Imam Ali sebagai figur terbaik setelah Rasulullah Saw yang langsung telah dipilih Allah SWT dan Rasul-Nya. Imam Ali as menjelaskan keadaan diri dan jiwanya sebagai berikut, “Demi Allah, sekiranya seluruh yang ada di kolong langit diberikan kepadaku agar aku berlaku lalim terhadap seekor semut, dengan merebut kulit biji gandum darinya, maka tidak akan aku lakukan.” (Nahj al-Balaghah, Khutbah ke-215)
Jika melihat kembali peristiwa Ghadir Khum, peran para perempuan dalam meriwayatkan, menyebarkan, mengingatkan tentang peristiwa tersebut, maka terlepas hanya sekedar meriwayatkan maka itu juga terkait dengan pembelaan atas pemilik wilayah yang hak pasca Rasulullah Saw. Artinya dengan segenap kemampuannya hendak berusaha untuk menyebarkan dan membelanya. Adapun berhasil atau pun tidak usaha tersebut itu sudah di luar wilayah mereka.
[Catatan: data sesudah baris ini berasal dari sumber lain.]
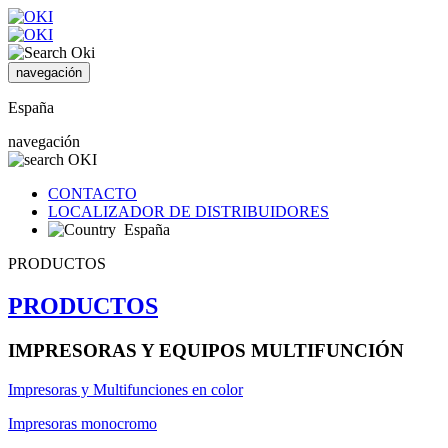
navegación
España
navegación
CONTACTO
LOCALIZADOR DE DISTRIBUIDORES
España
PRODUCTOS
PRODUCTOS
IMPRESORAS Y EQUIPOS MULTIFUNCIÓN
Impresoras y Multifunciones en color
Impresoras monocromo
Ini berkaitan dengan taklif dan tugas berkaitan dengan pemimpin pada yang hak. Risalah, nabawiyah, wilayah dan dhuhuriyah adalah hal yang saling berkaitan yang merupakan satu kesatuan yang tak terpisahkan.
Oleh karena itu, jika perempuan pada masa sebelumnya dengan segala usahanya berusaha membela wilayah melalui periwatan hadis, dan lainnya, nah, sekarang di era penantian bagaimana mempersiapkan, mensosialisasikan untuk menyambut dhuhuriyah al-Mahdi afs, wilayatul Alawi wa dhuhuriyatul Mahdawi.